• The task
What you return should be the entries, unchanged, without their pictures.

• Records shown
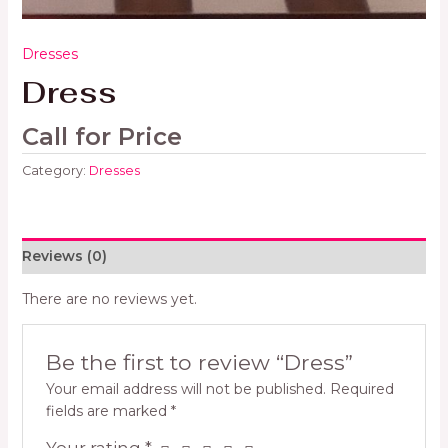
Dresses
Dress
Call for Price
Category:
Dresses
Reviews (0)
There are no reviews yet.
Be the first to review “Dress”
Your email address will not be published.
Required
fields are marked
*
Your rating
*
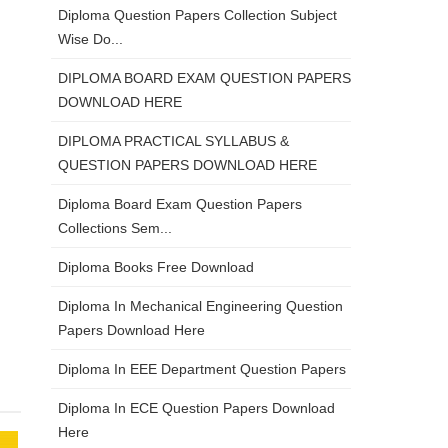
Diploma Question Papers Collection Subject
Wise Do...
DIPLOMA BOARD EXAM QUESTION PAPERS
DOWNLOAD HERE
DIPLOMA PRACTICAL SYLLABUS &
QUESTION PAPERS DOWNLOAD HERE
Diploma Board Exam Question Papers
Collections Sem...
Diploma Books Free Download
Diploma In Mechanical Engineering Question
Papers Download Here
Diploma In EEE Department Question Papers
Diploma In ECE Question Papers Download
Here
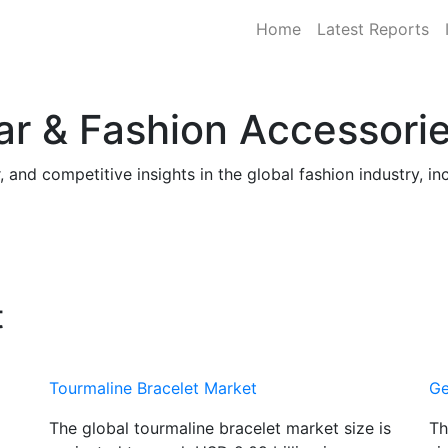
Home
Latest Reports
ar & Fashion Accessori
and competitive insights in the global fashion industry, in
t
Tourmaline Bracelet Market
Ge
The global tourmaline bracelet market size is
Th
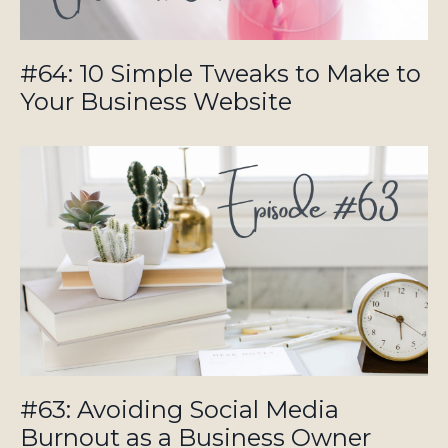
#64: 10 Simple Tweaks to Make to
Your Business Website
#63: Avoiding Social Media
Burnout as a Business Owner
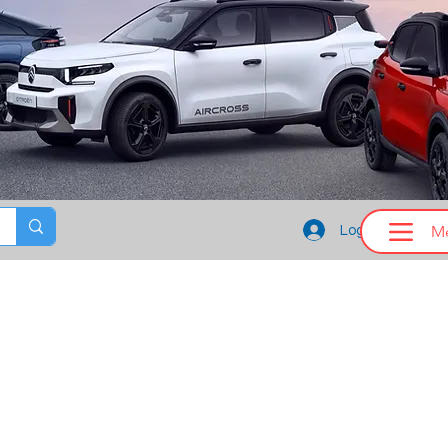
M
Log In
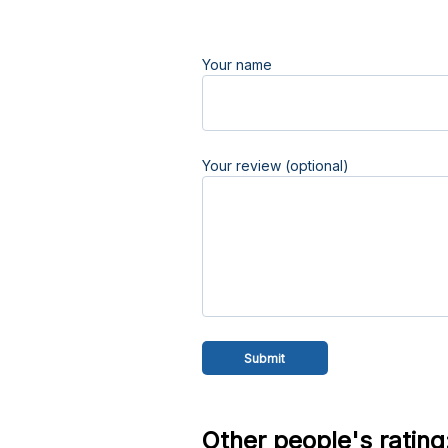
Your name
Your review (optional)
Other people's rating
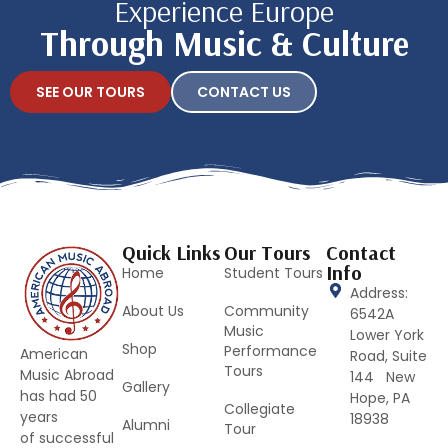
Experience Europe
Through Music & Culture
SEE OUR TOURS
CONTACT US
Quick Links
Our Tours
Contact
Info
Home
Student Tours
Address:
About Us
Community
6542A
Music
Lower York
Shop
Performance
American
Road, Suite
Tours
Music Abroad
144 New
Gallery
has had 50
Hope, PA
Collegiate
years
18938
Alumni
Tour
of successful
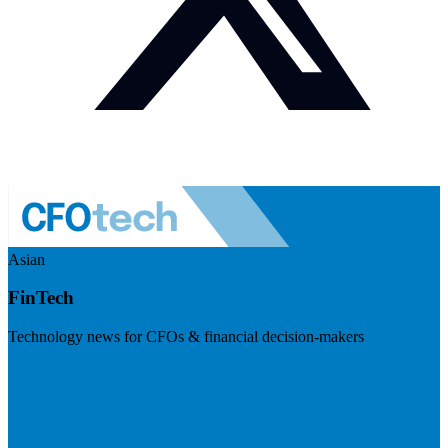
Asian
FinTech
Technology news for CFOs & financial decision-makers
Visit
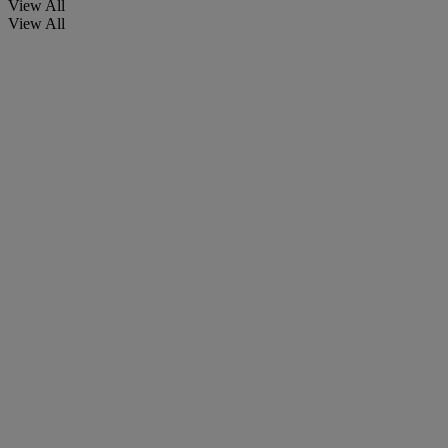
View All
View All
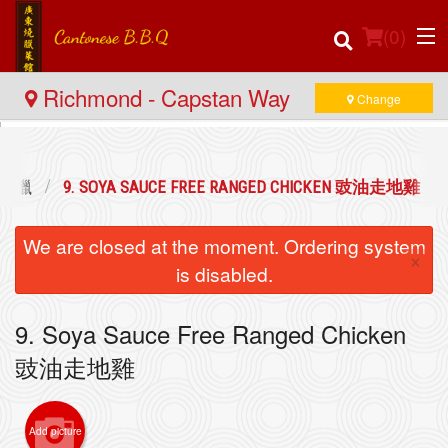
(
0
)
Richmond - Capstan Way
Change
Order Online
牌燒臘
9. SOYA SAUCE FREE RANGED CHICKEN 豉油走地雞
Location
We are closed at the moment. Ordering system
×
Login
is disabled.
Registration
9. Soya Sauce Free Ranged Chicken
豉油走地雞
Cart (0)
Add picture
Search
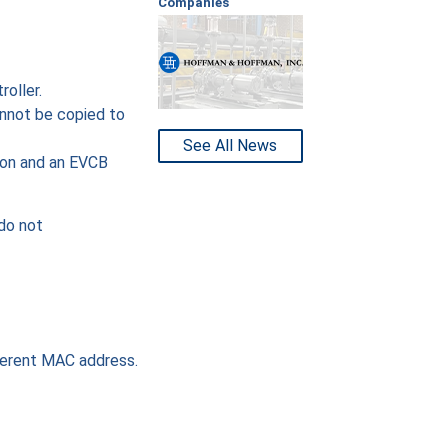
Companies
oller.
annot be copied to
See All News
ion and an EVCB
do not
fferent MAC address.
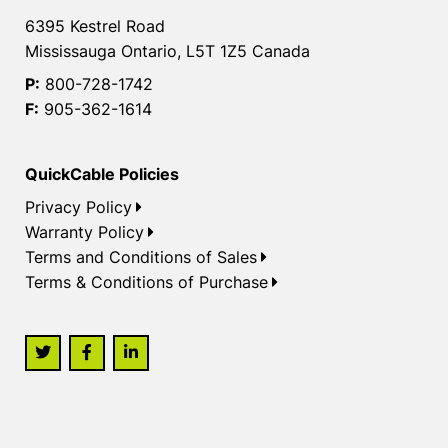
6395 Kestrel Road
Mississauga Ontario, L5T 1Z5 Canada
P:
800-728-1742
F:
905-362-1614
QuickCable Policies
Privacy Policy
Warranty Policy
Terms and Conditions of Sales
Terms & Conditions of Purchase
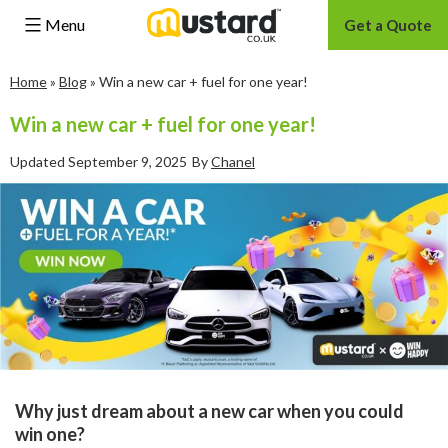
Menu
Get a Quote
Skip
Home
»
Blog
»
Win a new car + fuel for one year!
to
content
Win a new car + fuel for one year!
Updated
September 9, 2025
By
Chanel
Why just dream about a new car when you could
win one?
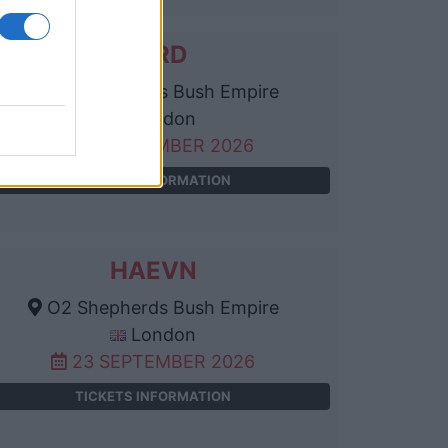
KARD
O2 Shepherds Bush Empire
London
13 SEPTEMBER 2026
TICKETS INFORMATION
HAEVN
O2 Shepherds Bush Empire
London
23 SEPTEMBER 2026
TICKETS INFORMATION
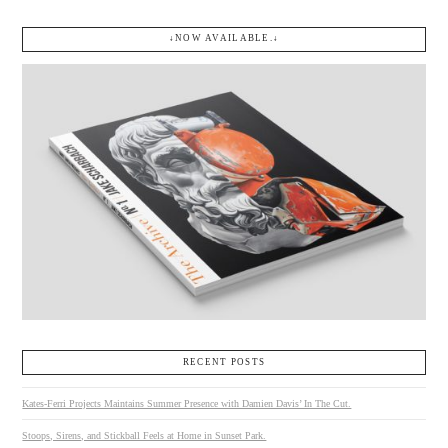
↓NOW AVAILABLE.↓
RECENT POSTS
Kates-Ferri Projects Maintains Summer Presence with Damien Davis’ In The Cut.
Stoops, Sirens, and Stickball Feels at Home in Sunset Park.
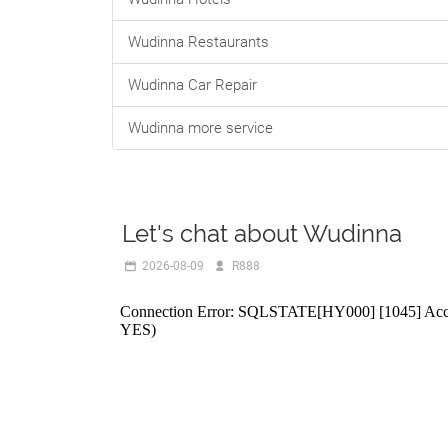
Wudinna Restaurants
Wudinna Car Repair
Wudinna more service
Let's chat about Wudinna
2026-08-09
R888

• Result below
Dresses
Dress
Call for Price
Category:
Dresses
Reviews (0)
There are no reviews yet.
Be the first to review “Dress”
Your email address will not be published.
Required
fields are marked
*
Your rating
*
Diploma Question Papers Collection Subject
Wise Do...
DIPLOMA BOARD EXAM QUESTION PAPERS
DOWNLOAD HERE
DIPLOMA PRACTICAL SYLLABUS &
QUESTION PAPERS DOWNLOAD HERE
Diploma Board Exam Question Papers
Collections Sem...
Diploma Books Free Download
Diploma In Mechanical Engineering Question
Papers Download Here
Diploma In EEE Department Question Papers
Diploma In ECE Question Papers Download
Here
Home
Latest Reports
ar & Fashion Accessori
and competitive insights in the global fashion industry, in
t
Tourmaline Bracelet Market
Ge
The global tourmaline bracelet market size is
Th
#64: 10 Simple Tweaks to Make to
Your Business Website
#63: Avoiding Social Media
Burnout as a Business Owner
M
Log In
Your name
Your review (optional)
Other people's rating
Experience Europe
Through Music & Culture
SEE OUR TOURS
CONTACT US
Quick Links
Our Tours
Contact
Info
Home
Student Tours
Address:
About Us
Community
6542A
Music
Lower York
Shop
Performance
American
Road, Suite
Tours
Music Abroad
144 New
Gallery
has had 50
Hope, PA
Collegiate
years
18938
Alumni
Tour
of successful
Asian
FinTech
Technology news for CFOs & financial decision-makers
Visit
View All
View All
(
0
)
Richmond - Capstan Way
Change
Order Online
牌燒臘
9. SOYA SAUCE FREE RANGED CHICKEN 豉油走地雞
Location
We are closed at the moment. Ordering system
×
Login
is disabled.
Registration
9. Soya Sauce Free Ranged Chicken
豉油走地雞
Cart (0)
Add picture
Search
Companies
oller.
annot be copied to
See All News
ion and an EVCB
do not
fferent MAC address.
6395 Kestrel Road
Mississauga Ontario, L5T 1Z5 Canada
P:
800-728-1742
F:
905-362-1614
QuickCable Policies
Privacy Policy
Warranty Policy
Terms and Conditions of Sales
Terms & Conditions of Purchase
Menu
Get a Quote
Skip
Home
»
Blog
»
Win a new car + fuel for one year!
to
content
Win a new car + fuel for one year!
Updated
September 9, 2025
By
Chanel
Why just dream about a new car when you could
win one?
KARD
O2 Shepherds Bush Empire
London
13 SEPTEMBER 2026
TICKETS INFORMATION
HAEVN
O2 Shepherds Bush Empire
London
23 SEPTEMBER 2026
TICKETS INFORMATION
↓NOW AVAILABLE.↓
RECENT POSTS
Kates-Ferri Projects Maintains Summer Presence with Damien Davis’ In The Cut.
Stoops, Sirens, and Stickball Feels at Home in Sunset Park.
Wudinna Restaurants
Wudinna Car Repair
Wudinna more service
Let's chat about Wudinna
2026-08-09
R888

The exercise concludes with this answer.